Он, неторопливо расстегнув пуговицы мундира, снял портупею, подхватил тяжелое тело под мышки и втащил его в комнату. Женщина медленно последовала за ним, беспомощно опустив руки.
Чувствуя за спиной ее молчаливое присутствие, приятное и в то же время гнетущее, словно она неумолимо и мягко подталкивала его все ближе и ближе к краю пропасти, он осторожно ощупал незнакомца. Бледное, почти желтоватое детское лицо, искаженное страхом и застывшее от изнеможения, маленькие пухлые руки и трогательный чуб темных густых волос. Никакой раны на теле он не обнаружил, сердце билось слабо, но ровно. Вероятно, мальчик и вправду просто заснул. Рейнгард медленно обернулся. Взгляд его скользнул по юному, раскрасневшемуся и совершенно преобразившемуся лицу хозяйки дома, чье милое смущение тронуло его с необычайной силой, и Рейнгард сказал: «Он не ранен». Но женщина только пробормотала: «Извините», и он, не удержавшись, взглянул на нее еще раз. Вся ее отчужденность и холодность исчезли, теперь она была ему так близка и знакома и так невыразимо прекрасна, что он даже испугался; с веселой решительностью он схватил протянутую ему руку и крепко пожал, чтобы не чувствовать бешеных толчков крови — его собственной, но сейчас такой чужой крови, а потом сказал:
— Мне не за что вас извинять, мадам.
Оба они восприняли этого юного, несчастного, незнакомого солдатика как дар небес. Бог знает, что между ними произошло бы, если бы они остались одни. С улицы в наступившей тишине слышался топот сапог, а стрекот пулемета звучал уже где-то вдали, видимо, у входа в парк, там, где стояла разбитая машина. Женщина принесла тазик с водой, и Рейнгард ополоснул мальчику лицо, уложил его поудобнее и еще раз послушал слабое биение его сердца. Теперь они оба могли смело смотреть друг на друга, не боясь и не краснея. На их лицах было что-то вроде радостного самоотречения — они поняли, что им придется в самой глубине души вести жаркую борьбу друг за друга и против себя самих за свою супружескую верность.

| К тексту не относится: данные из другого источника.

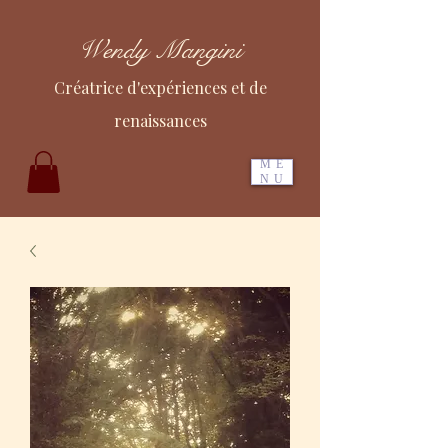
Wendy Mangini
Créatrice d'expériences et de
renaissances
ME
NU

И вновь где-то там, у парка, застрекотал пулемет — звук был такой, словно что-то злобное катилось по тысяче маленьких острых зубцов. Рейнгард резко вскочил, будто вся эта очередь впилась прямо ему в сердце. Какая-то неуловимая нить связывала его с этими беднягами в серых мундирах, там, на улице, и он всем своим существом почувствовал, что ему необходимо быстро и решительно отрезать себя от них, как от призрачной пуповины.
Он выпрямился, отложил в сторону мокрую тряпку и сказал:
— Мне кажется, пора уничтожить мой мундир. Я оставлю вас ненадолго.
Она ответила ему удивленно, даже немного испуганно:
— А если нем… если ваши земляки вас схватят?
Рейнгард повернулся к двери:
— Я сбежал не от американцев и не от немцев, мадам, а от войны. Впрочем, я полагаю, что сегодня вечером американцы возьмут город.
Было неприятно и даже жутко вынимать содержимое из карманов жалких тряпок, на которых болтались полуоторванные ордена, и увязывать их в узел. У него было такое чувство, будто он совершает подлое ограбление трупа, и он торопился поскорее закончить это занятие, хотя и необходимое, но тем не менее противное, как будто хоронил им же убитого человека. Рейнгард спрятал узел с мундиром в ящике для мусора, стоявшем в подвале, и быстро поднялся наверх; ему казалось, что теперь придется долго-долго отмывать руки и они уже никогда-никогда больше не будут чистыми. А война с ее жестокостью сейчас представлялась ему куда страшнее, чем раньше…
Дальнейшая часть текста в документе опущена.